The Australians were intended to land on a 3000m front at “Z beach”, 1.6km north of Gaba Tepe. When the first troops were towed ashore in darkness, they found themselves landing almost 2km north of this spot. ... is simply that the landing boats lost direction in the dark and, lacking familiar landmarks, veered northwards.
In fact, the original operation orders were vague, stating simply that the Anzac force was to land between Gaba Tepe and a point known as Fisherman’s Hut, 5km to the north. The actual landing site at Ari Burnu was virtually in the centre of that line.
Despite these problems, the intended landing site of Z Beach was never a feasible option. It was heavily defended by barbed wire and obstructions, two Turkish companies entrenched in well-sited positions and equipped with machine-guns, and a number of nearby gun emplacements, ideally positioned to cover the beach and approaches with artillery fire. Any landing against the well-prepared defences of Z Beach would surely have resulted in slaughter.

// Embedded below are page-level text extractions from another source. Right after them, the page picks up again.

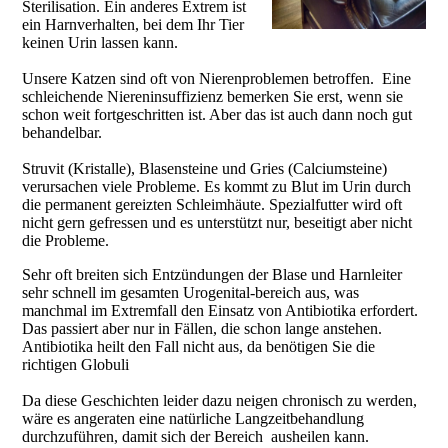
Sterilisation. Ein anderes Extrem ist
ein Harnverhalten, bei dem Ihr Tier
keinen Urin lassen kann.
Unsere Katzen sind oft von Nierenproblemen betroffen. Eine
schleichende Niereninsuffizienz bemerken Sie erst, wenn sie
schon weit fortgeschritten ist. Aber das ist auch dann noch gut
behandelbar.
Struvit (Kristalle), Blasensteine und Gries (Calciumsteine)
verursachen viele Probleme. Es kommt zu Blut im Urin durch
die permanent gereizten Schleimhäute. Spezialfutter wird oft
nicht gern gefressen und es unterstützt nur, beseitigt aber nicht
die Probleme.
Sehr oft breiten sich Entzündungen der Blase und Harnleiter
sehr schnell im gesamten Urogenital-bereich aus, was
manchmal im Extremfall den Einsatz von Antibiotika erfordert.
Das passiert aber nur in Fällen, die schon lange anstehen.
Antibiotika heilt den Fall nicht aus, da benötigen Sie die
richtigen Globuli
Da diese Geschichten leider dazu neigen chronisch zu werden,
wäre es angeraten eine natürliche Langzeitbehandlung
durchzuführen, damit sich der Bereich ausheilen kann.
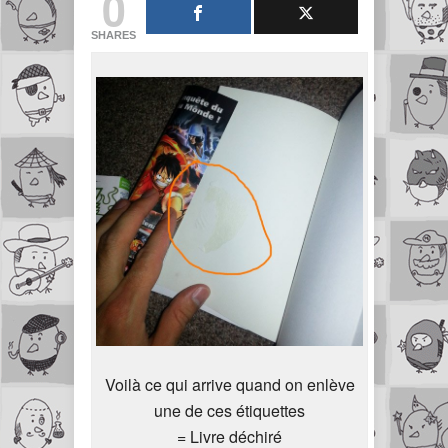
0
SHARES
Voilà ce qui arrive quand on enlève
une de ces étiquettes
= Livre déchiré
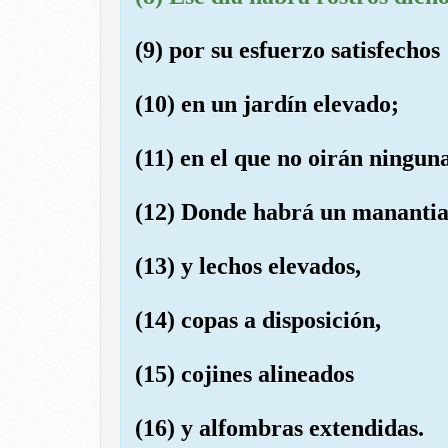
(9) por su esfuerzo satisfechos
(10) en un jardín elevado;
(11) en el que no oirán ninguna
(12) Donde habrá un manantia
(13) y lechos elevados,
(14) copas a disposición,
(15) cojines alineados
(16) y alfombras extendidas.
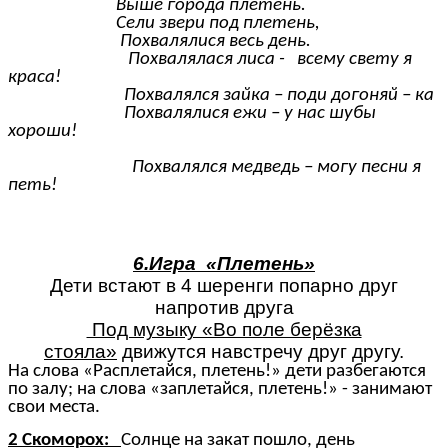
Выше города плетень.
Сели звери под плетень,
Похвалялися весь день.
Похвалялася лиса - всему свету я
краса!
Похвалялся зайка – поди догоняй – ка
Похвалялися ежи – у нас шубы
хороши!
Похвалялся медведь – могу песни я
петь!
6.Игра «Плетень»
Дети встают в 4 шеренги попарно друг
напротив друга
Под музыку «Во поле берёзка
стояла»
движутся навстречу друг другу.
На слова «Расплетайся, плетень!» дети разбегаются
по залу; на слова «заплетайся, плетень!» - занимают
свои места.
2 Скоморох:
Солнце на закат пошло, день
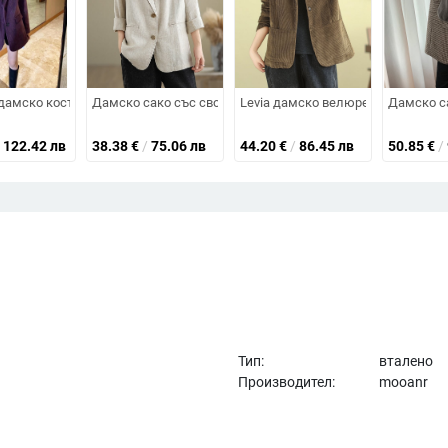
н, съдържание 95%+ полиестер, колаж/сплайсинг, костюмно яке
юмна яка, дълги ръкави, еднобортно закопчаване, свободна кройка — п
 дамско костюмно сако, уличен стил, тясно към лотусовия лист на яка, р
Дамско сако със свободен силует, дълги ръкави, памук
Levia дамско велюрено сако за е
Дамско са
122.42 лв
38.38
€
/
75.06 лв
44.20
€
/
86.45 лв
50.85
€
/
Тип:
вталено
Производител:
mooanr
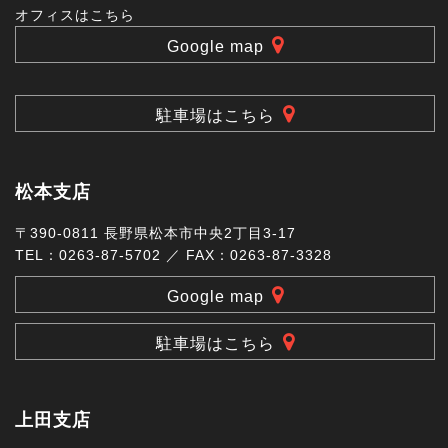
オフィスはこちら
Google map
駐車場はこちら
松本支店
〒390-0811 長野県松本市中央2丁目3-17
TEL：0263-87-5702 ／ FAX：0263-87-3328
Google map
駐車場はこちら
上田支店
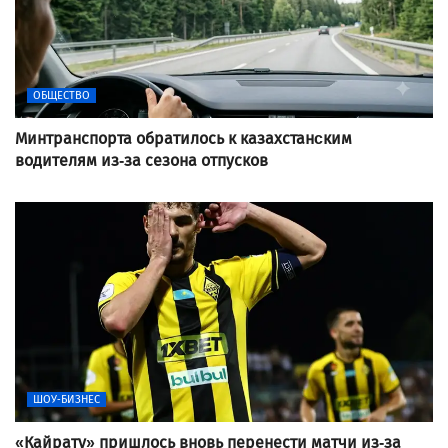
ОБЩЕСТВО
Минтранспорта обратилось к казахстанcким
водителям из-за сезона отпусков
ШОУ-БИЗНЕС
«Кайрату» пришлось вновь перенести матчи из-за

Ari Burnu, on the other hand, offered several advantages which outweighed the disadvantages of the harsh terrain. The Turks had not heavily defended the area as they considered the country there too difficult for a landing. Troops landing there were also closer to their intended line of ascent to the main range. Most importantly, the natural features around the landing beach, soon known as Anzac Cove, provided the only protected bay on a long, exposed coastline. .. Anzac Cove became the vital base for the landing and storage of supplies and reinforcements and for the evacuation of the wounded. Without the tiny cove, the entire Anzac position would have proved untenable
Myth 3: The Anzac commanders displayed superior ability to the British commanders .
Some British commanders on Gallipoli seemed to personify military incompetence, most notably General Sir Ian Hamilton, through his ineffectual command of the combined British armies; Lieutenant General Aylmer Hunter-Weston in his callous squandering of the 29th Division; and the doddering Lieutenant General Sir Frederick Stopford, who oversaw the debacle at Suvla. But criticism of British commanders has obscured poor command decisions and failures of command at all levels in the Australian force. Some were apparent from the first hours of the landing.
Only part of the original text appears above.